Yet despite Fulmer’s success and obvious talent, he doesn’t really collect strikeouts the way you might expect an ace-level pitcher to do so. Since the start of 2016 (min. 200 IP), Fulmer ranks 54th out of 88 in strikeout rate (19.7%).
This hasn’t impeded Fulmer’s success. On this site we talk a lot about fielding independent numbers which rely on strikeouts as one of the main inputs, but Fulmer is 8th in FIP- (81)over the same period. In other words, this isn’t a routine sabermetric story of a guy whose ERA is much better than his FIP and we’re predicting regression. Yes, Fulmer’s ERA- (72) is better than his FIP-, but both metrics suggest he’s pitched extremely well over the last two years. His walk rate (6.2%) is 21st out of 88 and his home run rate (0.74 HR/9) is second best. His .272 BABIP is also among the 20 lowest in the sample.
If you just look at his numbers, you would think he’s a command and control guy who works away from the barrel, getting weak ground balls and harmless fly outs. In other words, his stats suggest something like Kyle Hendricks. Crafty.
But, well:
Fulmer’s average fastball velocity during his career has been 95.9 mph. He also has two other very good pitches, not to mention the emergence of a curveball during recent starts. Yet he gets an ordinary amount of swings on pitches outside the zone and is middle of the pack in terms of contact rate allowed. He’s sort of developed a Gerrit Cole or Marcus Stroman vibe. He gets good results with good stuff, but doesn’t generate a lot of swings and misses or strikeouts. Stroman’s trick is a huge number of ground balls, but Cole might be a better comp. Cole throws hard, has other pitches, and (until this year) has succeeded in large part due to home run prevention.
You can take the Cole comparison as a positive or a negative depending on your perspective. Prior to this year, it would be a very flattering situation, but this year provides solid evidence that if you don’t get a ton of strikeouts, your fortune can turn on a dime if all of a sudden your home run skill vanishes.
Fulmer gets quite a few pop ups and generally weaker contact than average, but there’s some reason to worry that there is nowhere to go but down if he doesn’t add more strikeouts to the mix.
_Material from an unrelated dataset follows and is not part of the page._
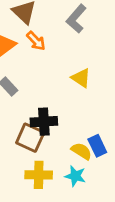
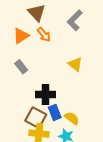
brown square: (30, 138) -> (36, 118), moved
blue rectangle: (97, 146) -> (55, 112), moved

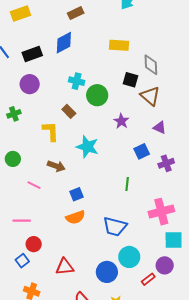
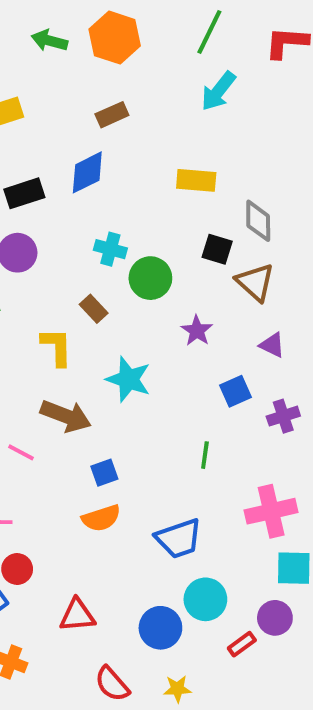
brown arrow: (56, 166) -> (66, 416), size x1.4
blue trapezoid: (115, 227) -> (179, 539), turned -35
I don’t say that to suggest his basic approach is unsustainable, just that given the amount of balls he allows to be put in play, if batters start squaring them up even a little better, he’s going to start allowing a lot more runs.
Truth be told, my suspicion is that this approach is largely a conscious one by Fulmer. He’s generally been efficient with his pitches, averaging more than six innings per start during his first season and a half of work. This is likely due to his willingness to be in the strikezone rather than nibbling around the edges. For example, when Fulmer gets to an 0-2 count this year, he ends up getting a strikeout about 48% of the time, which is average give or take. But his overall wOBA allowed after getting to an 0-2 count is well above average. Based on his results, we know he’s not letting hitters back into plate appearances, he’s just choosing to try to end them a different way.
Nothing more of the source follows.